Le rapport de l’ICIS met aussi en lumière les mesures de la performance par rapport aux services de santé mentale. En 2009-2010, environ une hospitalisation sur neuf (11,4 %) en raison d’une maladie mentale a été suivie d’une réadmission dans les 30 jours suivant la sortie. Pour les besoins de cette étude, la maladie mentale comprend les troubles anxieux, les troubles de l’humeur, les troubles de personnalité, la schizophrénie et les troubles liés à la consommation de drogues, d’alcool et d’autres substances.
« Les indicateurs liés à la santé mentale ne nous renseignent pas seulement sur l’utilisation des services hospitaliers en général, mais aussi sur l’accès élargi aux soins et au soutien dans l’ensemble du système », explique Chantal Couris, chercheure principale, Performance du système de santé, à l’ICIS. « Les taux de réadmission, par exemple, sont des mesures de la coordination et de la continuité des services de santé mentale. Les réadmissions ne peuvent pas toutes être évitées, mais le fait de s’assurer que des services communautaires sont offerts aux personnes qui quittent l’hôpital peut aider à éviter les hospitalisations successives des personnes vivant avec une maladie mentale. »
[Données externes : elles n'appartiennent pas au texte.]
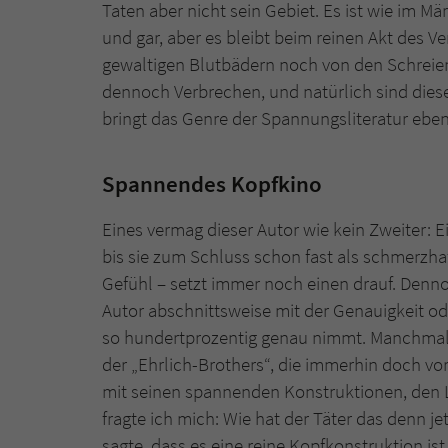
Taten aber nicht sein Gebiet. Es ist wie im 
und gar, aber es bleibt beim reinen Akt des V
gewaltigen Blutbädern noch von den Schreien
dennoch Verbrechen, und natürlich sind diese
bringt das Genre der Spannungsliteratur eben
Spannendes Kopfkino
Eines vermag dieser Autor wie kein Zweiter: 
bis sie zum Schluss schon fast als schmerzh
Gefühl – setzt immer noch einen drauf. Denn
Autor abschnittsweise mit der Genauigkeit ode
so hundertprozentig genau nimmt. Manchmal 
der „Ehrlich-Brothers“, die immerhin doch vor
mit seinen spannenden Konstruktionen, den L
fragte ich mich: Wie hat der Täter das denn je
sagte, dass es eine reine Kopfkonstruktion ist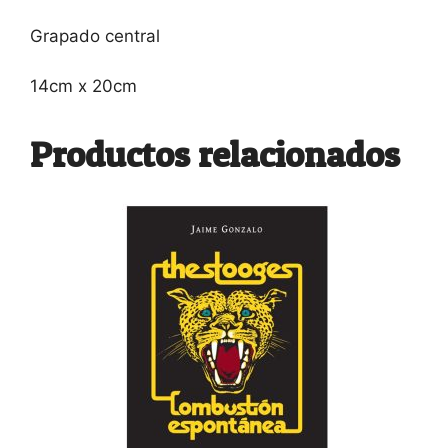
Grapado central
14cm x 20cm
Productos relacionados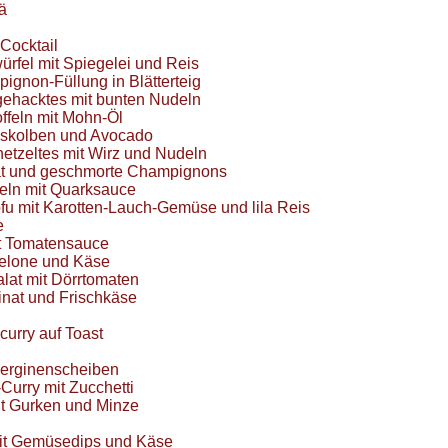
ä
Cocktail
rfel mit Spiegelei und Reis
gnon-Füllung in Blätterteig
gehacktes mit bunten Nudeln
ffeln mit Mohn-Öl
iskolben und Avocado
tzeltes mit Wirz und Nudeln
lat und geschmorte Champignons
eln mit Quarksauce
ofu mit Karotten-Lauch-Gemüse und lila Reis
e
it Tomatensauce
Melone und Käse
lat mit Dörrtomaten
inat und Frischkäse
urry auf Toast
berginenscheiben
Curry mit Zucchetti
t Gurken und Minze
mit Gemüsedips und Käse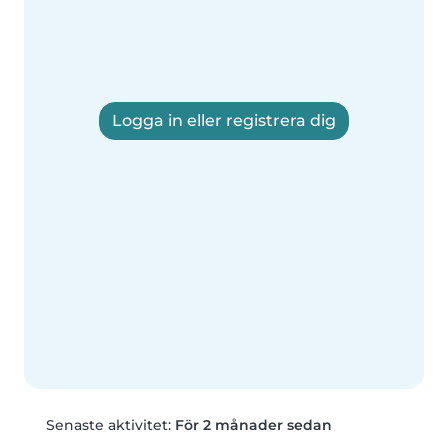
Logga in eller registrera dig
Senaste aktivitet:
För 2 månader sedan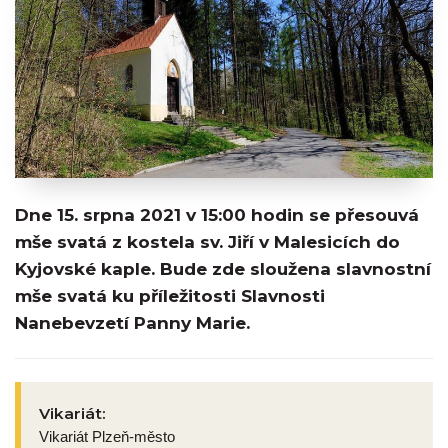
Dne 15. srpna 2021 v 15:00 hodin se přesouvá
mše svatá z kostela sv. Jiří v Malesicích do
Kyjovské kaple. Bude zde sloužena slavnostní
mše svatá ku příležitosti Slavnosti
Nanebevzetí Panny Marie.
Vikariát:
Vikariát Plzeň-město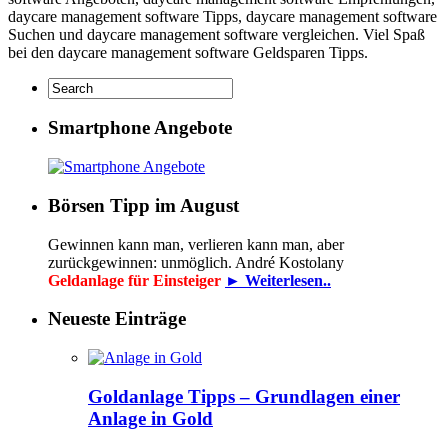
daycare management software Tipps, daycare management software
Suchen und daycare management software vergleichen. Viel Spaß
bei den daycare management software Geldsparen Tipps.
Smartphone Angebote
Börsen Tipp im August
Gewinnen kann man, verlieren kann man, aber
zurückgewinnen: unmöglich. André Kostolany
Geldanlage für Einsteiger
► Weiterlesen..
Neueste Einträge
Goldanlage Tipps – Grundlagen einer
Anlage in Gold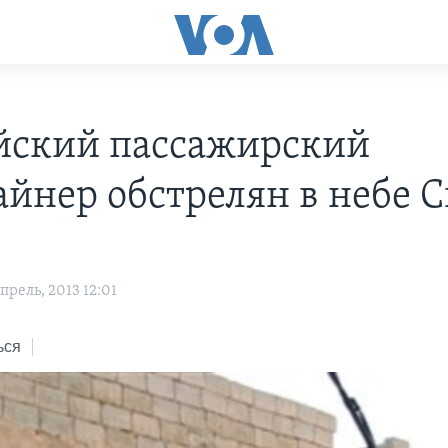
йский пассажирский
айнер обстрелян в небе 
рель, 2013 12:01
ься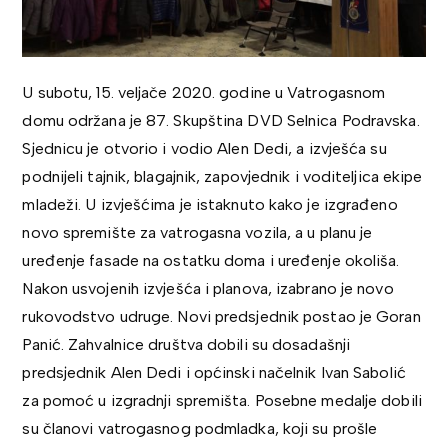
U subotu, 15. veljače 2020. godine u Vatrogasnom
domu održana je 87. Skupština DVD Selnica Podravska.
Sjednicu je otvorio i vodio Alen Dedi, a izvješća su
podnijeli tajnik, blagajnik, zapovjednik i voditeljica ekipe
mladeži. U izvješćima je istaknuto kako je izgrađeno
novo spremište za vatrogasna vozila, a u planu je
uređenje fasade na ostatku doma i uređenje okoliša.
Nakon usvojenih izvješća i planova, izabrano je novo
rukovodstvo udruge. Novi predsjednik postao je Goran
Panić. Zahvalnice društva dobili su dosadašnji
predsjednik Alen Dedi i općinski načelnik Ivan Sabolić
za pomoć u izgradnji spremišta. Posebne medalje dobili
su članovi vatrogasnog podmladka, koji su prošle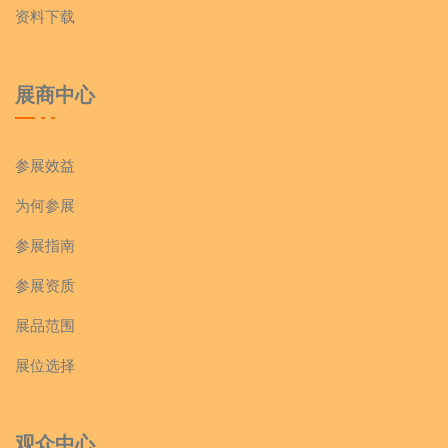
资料下载
展商中心
参展效益
为何参展
参展指南
参展资质
展品范围
展位选择
观众中心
Deux réadmissions sur cinq (41 %) en santé mentale se sont produites dans les 7 jours suivant la sortie, et environ les deux tiers (64 %) ont eu lieu dans les 14 jours. La réadmission était plus probable lorsque la cause de l’hospitalisation initiale était la schizophrénie (13,2 %) ou un trouble de la personnalité (13,1 %) que lorsqu’il s’agissait d’un trouble anxieux (8,9 %). Dans les régions où des données complètes du service d’urgence étaient disponibles, au moins 70 % des réadmissions étaient précédées d’une visite au service d’urgence.
L’étude de l’ICIS porte en outre sur le nombre de personnes qui ont été hospitalisées trois fois ou plus par année en raison d’une maladie mentale. En 2008-2009, environ un patient hospitalisé en raison d’une maladie mentale sur neuf (11 %) a été hospitalisé plusieurs fois sur une période de 12 mois. Ces patients représentaient 28 % de toutes les hospitalisations en santé mentale et 27 % du nombre total de jours-patients.
« Cette attention portée sur les indicateurs liés à la santé mentale indique une occasion d’examiner des façons d’améliorer le système actuel de santé mentale au Canada. », déclare Carol Adair, professeure agrégée adjointe aux départements de psychiatrie et des sciences de la santé communautaire de l’Université de Calgary. « Le fait de s’assurer que la transition de l’hôpital à des services de soins et de soutien communautaires efficaces s’effectue sans heurts aidera ces personnes à rester à l’écart des hôpitaux et à atteindre une qualité de vie et un niveau de santé mentale optimaux. »
Le rapport annuel Indicateurs de santé de l’ICIS, produit en collaboration avec Statistique Canada, présente plus de 40 mesures comparables de la santé et de la performance du système de santé selon la région sanitaire, la province et le territoire. Le rapport présente pour la première fois cette année une section sur la santé mentale, notamment de nouveaux indicateurs de la performance qui fournissent de l’information sur le système de santé mentale au Canada. Il contient des exemples d’autres indicateurs, dont les mesures de la performance associées aux soins cardiaques et aux accidents vasculaires cérébraux, les taux de césariennes et les mesures de l’état de santé.